Le sermon démocratique de Obama n’est pas crédible

Ary Yée Chong Tchi Kan / 1er août 2015

Barack Hussein Obama, lors de sa visite en Afrique, a voulu laisser une bonne impression de lui, à la fin de son mandat présidentiel. Il faut lui reconnaître des qualités exceptionnelles de communicant. Les séquences familiales et artistiques ont été d’un bon niveau. Par contre, ce fut décevant sur le plan politique : le sermon démocratique aux Africains ne passe pas.

Détenteur du Prix Nobel de la Paix depuis 6 ans, il n’a jamais eu un mot de compassion envers le jeune américain, Edward Snowden, qui a eu le courage d’exposer au monde entier, le système d’espionnage le plus sophistiqué, la NSA. Chef des armées des États-Unis, il a justifié le maintien du système malgré les preuves scandaleuses et irréfutables. Difficile de faire croire aux Africains qu’espionner les chefs d’Etats, y compris ses alliés, est un modèle de démocratie. Dans leur sagesse, les Africains devraient écrire une lettre collective pour que le Prix Nobel de la Paix accueille avec raison son compatriote, Edward Snowden, ce preux chevalier des temps moderne pour la Liberté, la Démocratie et la Paix.

Noir de peau, Obama a fait de son physique un symbole dans l’accession à la magistrature suprême des États-Unis, n’hésitant pas à préciser que dans ses veines coule du sang africain. Avant lui, Colin Powell a usé de la même rhétorique pour évoquer sa promotion comme ministre de la plus puissante armée du monde. Dans son livre, « j’ai eu de la chance », il explique avoir lancé la guerre en Irak, sur la base d’un mensonge. Remords devant les conséquences désastreuses de ses actes ? Ce simple témoignage est largement suffisant pour que les États-Unis et Powell soient traduits devant la TPI (Cour pénale internationale) qui juge les responsables de crimes et génocides.

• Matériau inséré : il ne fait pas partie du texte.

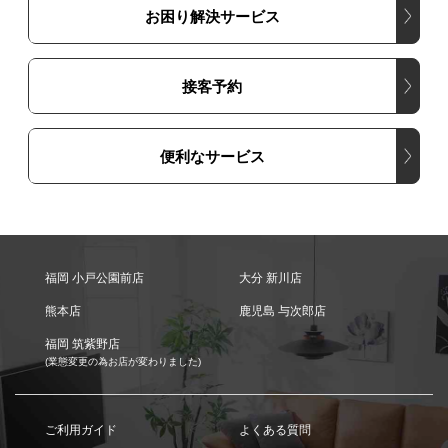
お困り解決サービス
接客予約
便利なサービス
福岡 小戸公園前店
大分 新川店
熊本店
鹿児島 与次郎店
福岡 筑紫野店
(業態変更の為お店が変わりました)
ご利用ガイド
よくある質問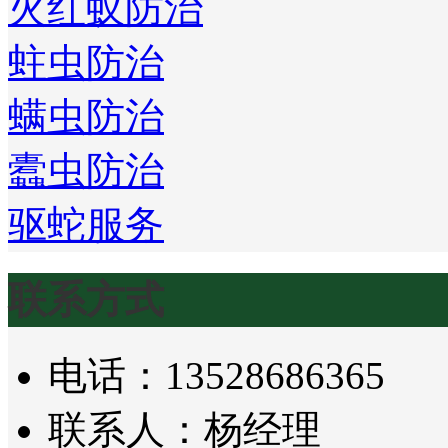
火红蚁防治
蛀虫防治
螨虫防治
蠹虫防治
驱蛇服务
联系方式
电话：13528686365
联系人：杨经理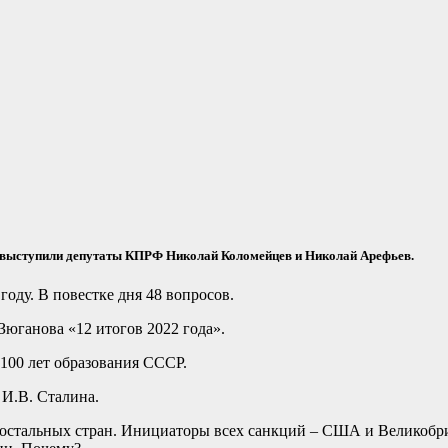
ми выступили депутаты КПРФ Николай Коломейцев и Николай Арефьев.
оду. В повестке дня 48 вопросов.
Зюганова «12 итогов 2022 года».
100 лет образования СССР.
 И.В. Сталина.
остальных стран. Инициаторы всех санкций – США и Великобрит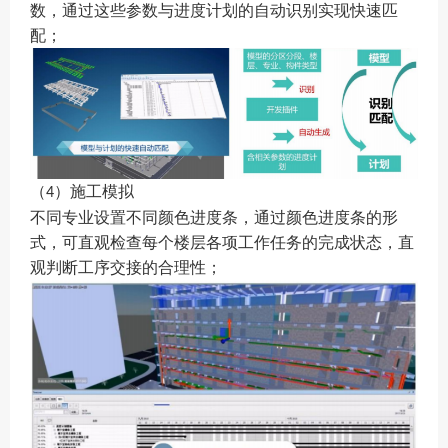
数，通过这些参数与进度计划的自动识别实现快速匹
配；
（
）施工模拟
4
不同专业设置不同颜色进度条，通过颜色进度条的形
式，可直观检查每个楼层各项工作任务的完成状态，直
观判断工序交接的合理性；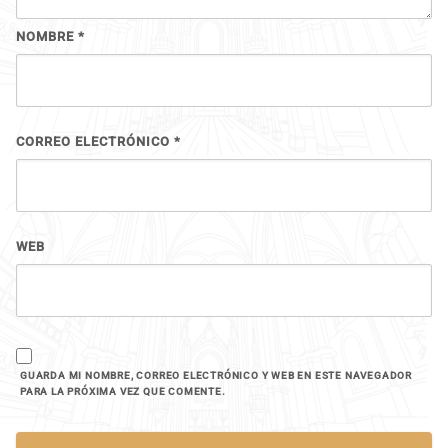
NOMBRE
*
CORREO ELECTRÓNICO
*
WEB
GUARDA MI NOMBRE, CORREO ELECTRÓNICO Y WEB EN ESTE NAVEGADOR
PARA LA PRÓXIMA VEZ QUE COMENTE.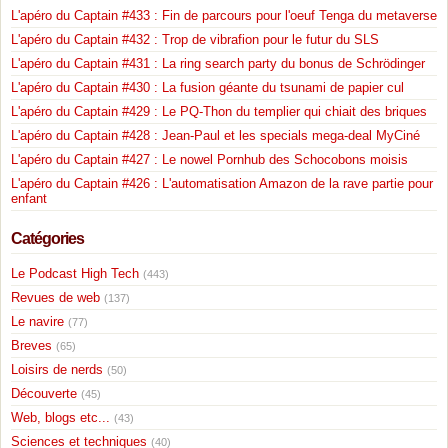
L'apéro du Captain #433 : Fin de parcours pour l'oeuf Tenga du metaverse
L'apéro du Captain #432 : Trop de vibrafion pour le futur du SLS
L'apéro du Captain #431 : La ring search party du bonus de Schrödinger
L'apéro du Captain #430 : La fusion géante du tsunami de papier cul
L'apéro du Captain #429 : Le PQ-Thon du templier qui chiait des briques
L'apéro du Captain #428 : Jean-Paul et les specials mega-deal MyCiné
L'apéro du Captain #427 : Le nowel Pornhub des Schocobons moisis
L'apéro du Captain #426 : L'automatisation Amazon de la rave partie pour
enfant
Catégories
Le Podcast High Tech
(443)
Revues de web
(137)
Le navire
(77)
Breves
(65)
Loisirs de nerds
(50)
Découverte
(45)
Web, blogs etc...
(43)
Sciences et techniques
(40)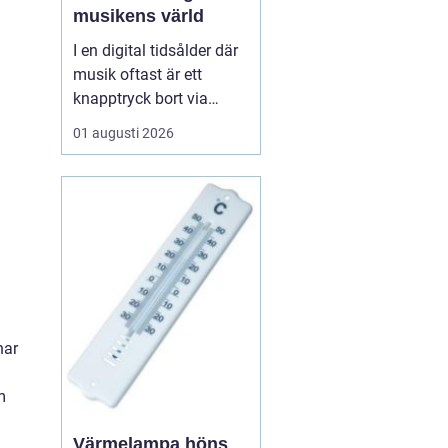
musikens värld
I en digital tidsålder där
musik oftast är ett
knapptryck bort via
streamingtjänster, finns
01 augusti 2026
det ännu de som väljer
den analoga charmen
hos LP skivor. Dessa
skivor erbjuder mer än
bara musik; de ger en
taktil och au...
har
m
Värmelampa höns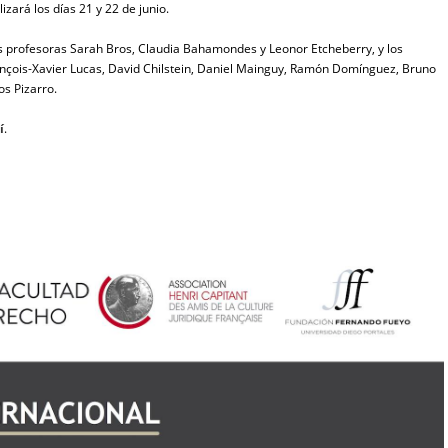
lizará los días 21 y 22 de junio.
las profesoras Sarah Bros, Claudia Bahamondes y Leonor Etcheberry, y los
nçois-Xavier Lucas, David Chilstein, Daniel Mainguy, Ramón Domínguez, Bruno
os Pizarro.
í
.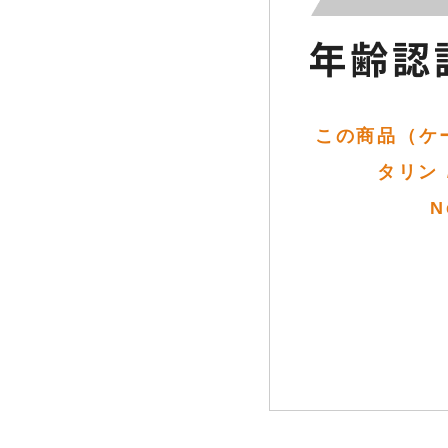
この商品（ケ
タリン /
N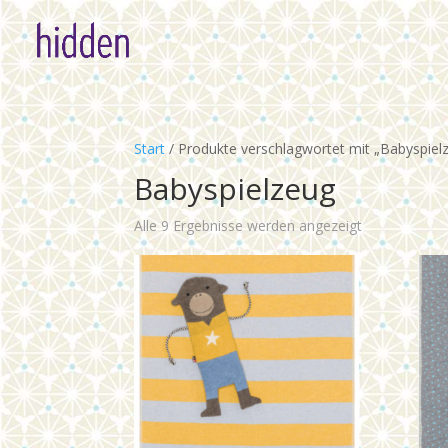
Start
/ Produkte verschlagwortet mit „Babyspiel
Babyspielzeug
Alle 9 Ergebnisse werden angezeigt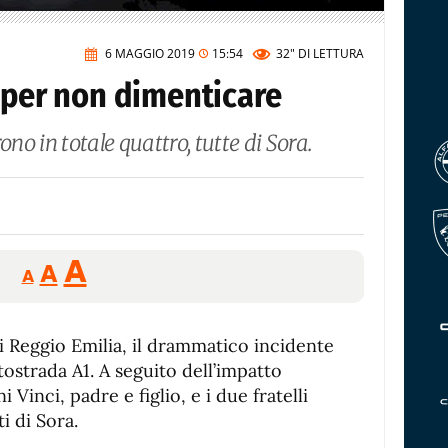
6 MAGGIO 2019
15:54
32"
DI LETTURA
 per non dimenticare
ono in totale quattro, tutte di Sora.
Reducir
Aumentar
Restablecer
A
A
A
tamaño
tamaño
tamaño
de
de
fuente.
di Reggio Emilia, il drammatico incidente
de
fuente
utostrada A1. A seguito dell’impatto
fuente.
Vinci, padre e figlio, e i due fratelli
i di Sora.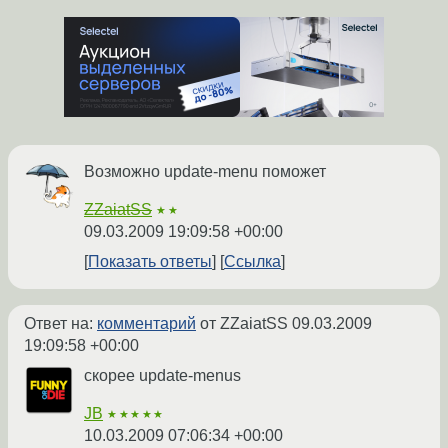
Возможно update-menu поможет
ZZaiatSS
★★
09.03.2009 19:09:58 +00:00
Показать ответы
Ссылка
Ответ на:
комментарий
от ZZaiatSS
09.03.2009
19:09:58 +00:00
скорее update-menus
JB
★★★★★
10.03.2009 07:06:34 +00:00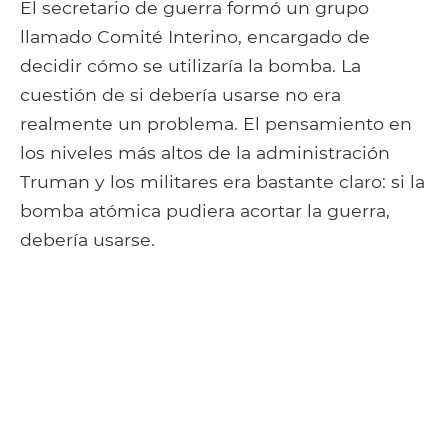
El secretario de guerra formó un grupo
llamado Comité Interino, encargado de
decidir cómo se utilizaría la bomba. La
cuestión de si debería usarse no era
realmente un problema. El pensamiento en
los niveles más altos de la administración
Truman y los militares era bastante claro: si la
bomba atómica pudiera acortar la guerra,
debería usarse.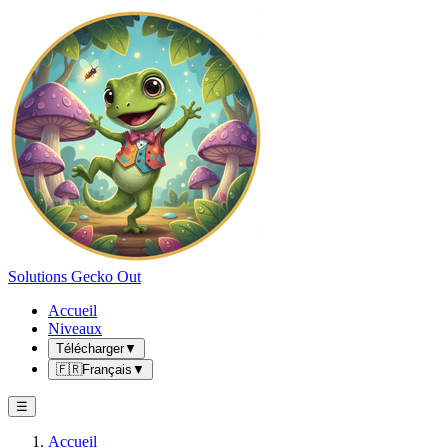
Solutions Gecko Out
Accueil
Niveaux
Télécharger
▼
🇫🇷
Français
▼
☰
Accueil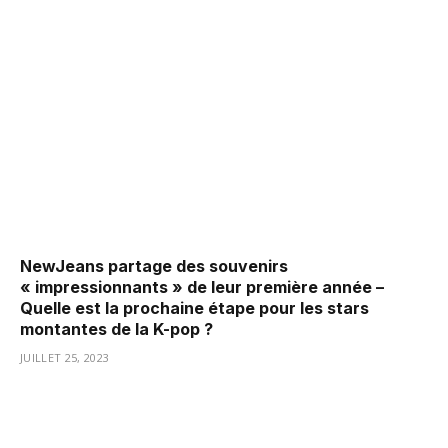
NewJeans partage des souvenirs
« impressionnants » de leur première année –
Quelle est la prochaine étape pour les stars
montantes de la K-pop ?
JUILLET 25, 2023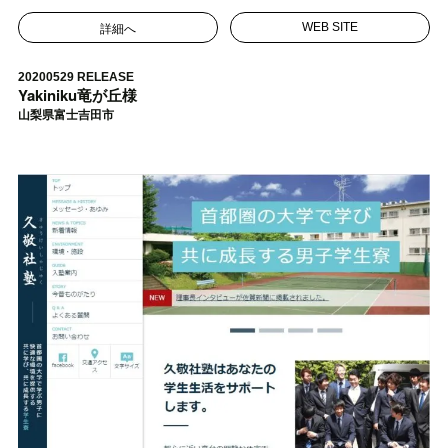
詳細へ
WEB SITE
20200529 RELEASE
Yakiniku竜が丘様
山梨県富士吉田市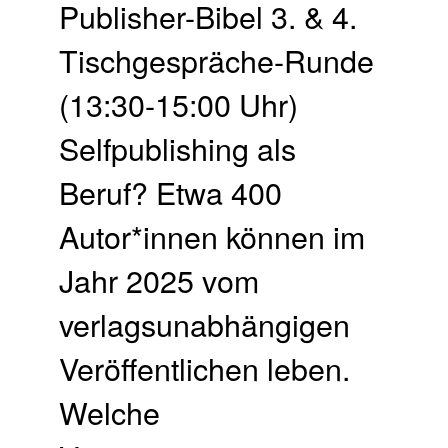
Publisher-Bibel 3. & 4.
Tisch­gespräche-Runde
(13:30-15:00 Uhr)
Selfpublishing als
Beruf? Etwa 400
Autor*innen können im
Jahr 2025 vom
verlagsunabhängigen
Veröffentlichen leben.
Welche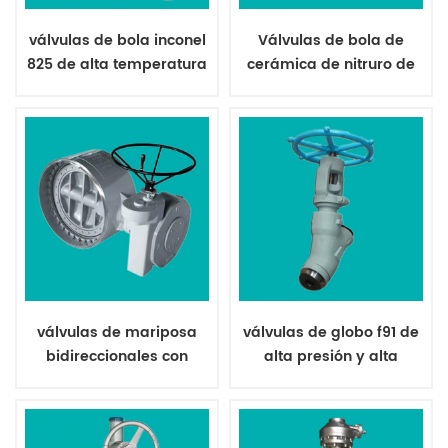
válvulas de bola inconel
Válvulas de bola de
825 de alta temperatura
cerámica de nitruro de
resistentes al desgaste
silicio si3n4 para alta
temperatura
válvulas de mariposa
válvulas de globo f91 de
bidireccionales con
alta presión y alta
asiento de metal
temperatura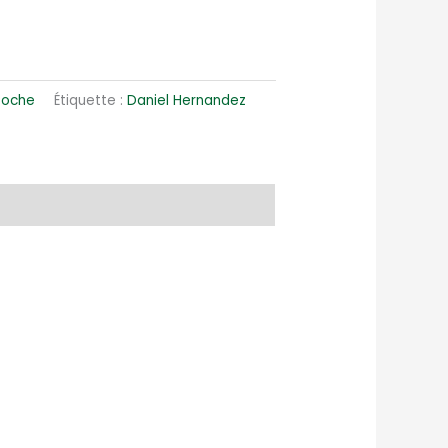
Poche
Étiquette :
Daniel Hernandez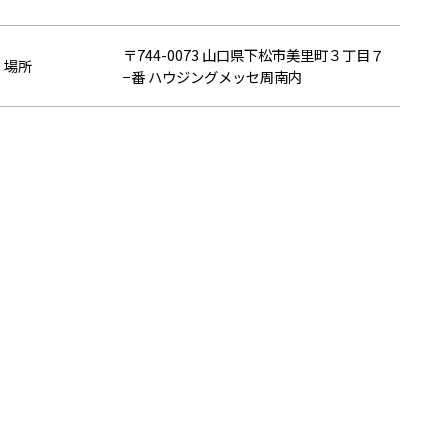
〒744-0073 山口県下松市美里町３丁目７
場所
−番 ハウジングメッセ周南内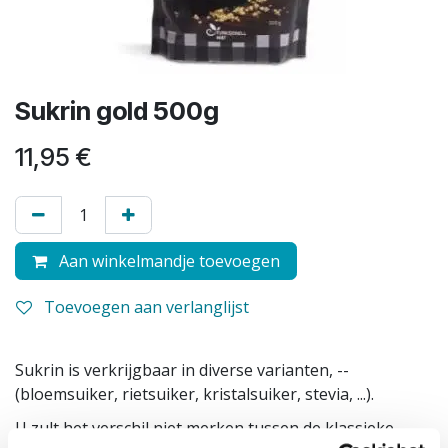
Sukrin gold 500g
11,95
€
Aan winkelmandje toevoegen
Toevoegen aan verlanglijst
Sukrin is verkrijgbaar in diverse varianten, --
(bloemsuiker, rietsuiker, kristalsuiker, stevia, ...).
U zult het verschil niet merken tussen de klassieke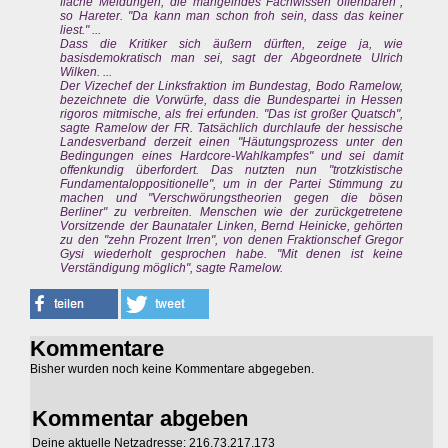
flache Meldungen, die mangelndes Fachwissen offenbaren",
so Hareter. "Da kann man schon froh sein, dass das keiner
liest." ...
Dass die Kritiker sich äußern dürften, zeige ja, wie
basisdemokratisch man sei, sagt der Abgeordnete Ulrich
Wilken. ...
Der Vizechef der Linksfraktion im Bundestag, Bodo Ramelow,
bezeichnete die Vorwürfe, dass die Bundespartei in Hessen
rigoros mitmische, als frei erfunden. "Das ist großer Quatsch",
sagte Ramelow der FR. Tatsächlich durchlaufe der hessische
Landesverband derzeit einen "Häutungsprozess unter den
Bedingungen eines Hardcore-Wahlkampfes" und sei damit
offenkundig überfordert. Das nutzten nun "trotzkistische
Fundamentaloppositionelle", um in der Partei Stimmung zu
machen und "Verschwörungstheorien gegen die bösen
Berliner" zu verbreiten. Menschen wie der zurückgetretene
Vorsitzende der Baunataler Linken, Bernd Heinicke, gehörten
zu den "zehn Prozent Irren", von denen Fraktionschef Gregor
Gysi wiederholt gesprochen habe. "Mit denen ist keine
Verständigung möglich", sagte Ramelow.
Kommentare
Bisher wurden noch keine Kommentare abgegeben.
Kommentar abgeben
Deine aktuelle Netzadresse: 216.73.217.173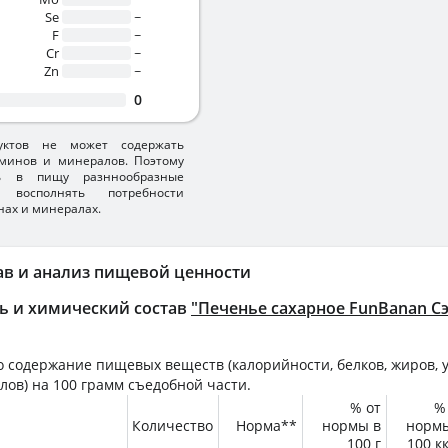
Se
~
F
~
Cr
~
Zn
~
0
уктов не может содержать
минов и минералов. Поэтому
ть в пищу разннообразные
 восполнять потребности
нах и минералах.
ав и анализ пищевой ценности
ь и химический состав
"Печенье сахарное FunBanan С
 содержание пищевых веществ (калорийности, белков, жиров, у
лов) на
100 грамм
съедобной части.
% от
%
Количество
Норма**
нормы в
норм
100 г
100 к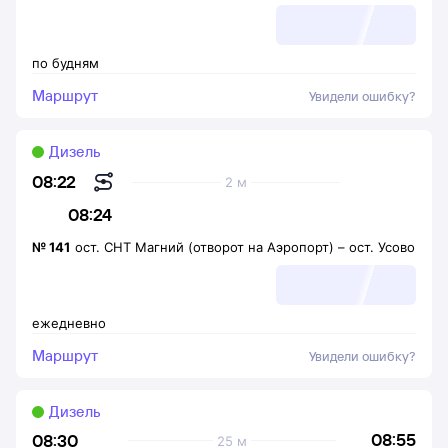
по будням
Маршрут
Увидели ошибку?
Дизель
08:22
2 м
08:24
№
141
ост. СНТ Магний (отворот на Аэропорт)
–
ост. Усово
ежедневно
Маршрут
Увидели ошибку?
Дизель
08:55
08:30
25 м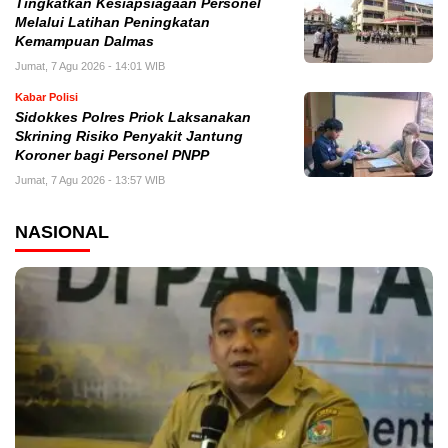
Tingkatkan Kesiapsiagaan Personel
Melalui Latihan Peningkatan
Kemampuan Dalmas
Jumat, 7 Agu 2026 - 14:01 WIB
Kabar Polisi
Sidokkes Polres Priok Laksanakan
Skrining Risiko Penyakit Jantung
Koroner bagi Personel PNPP
Jumat, 7 Agu 2026 - 13:57 WIB
NASIONAL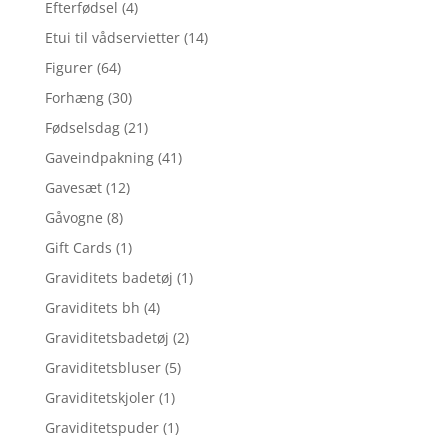
Efterfødsel
(4)
Etui til vådservietter
(14)
Figurer
(64)
Forhæng
(30)
Fødselsdag
(21)
Gaveindpakning
(41)
Gavesæt
(12)
Gåvogne
(8)
Gift Cards
(1)
Graviditets badetøj
(1)
Graviditets bh
(4)
Graviditetsbadetøj
(2)
Graviditetsbluser
(5)
Graviditetskjoler
(1)
Graviditetspuder
(1)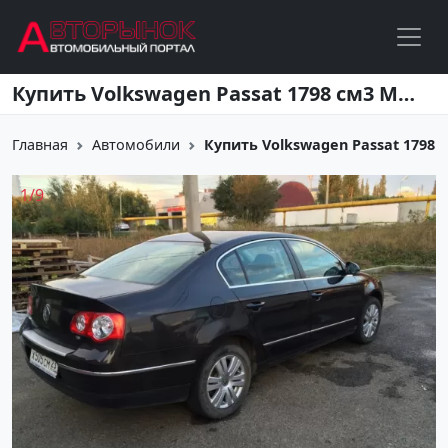
Перейти к основному содержанию
Купить Volkswagen Passat 1798 см3 МКПП (160 л.с.) Бензин турбонаддув в Краснодар: цвет черный металлик Седан 2008 года по цене 750000 рублей, объявление №2889 на сайте Авторынок23
Главная
Автомобили
Купить Volkswagen Passat 1798 см
1
/
9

Enfin, c’est sous la mandature du président Noir actuel que les Américains Noirs sont descendus comme des lapins par des policiers à la solde d’un pouvoir blancs, servi par des tribunaux qui relaxent systématiquement les tueurs. Auréolé du Prix Nobel de la Paix, promu à la fonction suprême des États-Unis, notre champion ès-africain de la démocratie donne des leçons au reste du monde mais ne se les applique pas. Voilà pourquoi les Africains et les démocrates sincères doivent continuer à progresser, mais ne jamais boire les paroles d’un Président de États-Unis, qu’il soit blanc ou noir.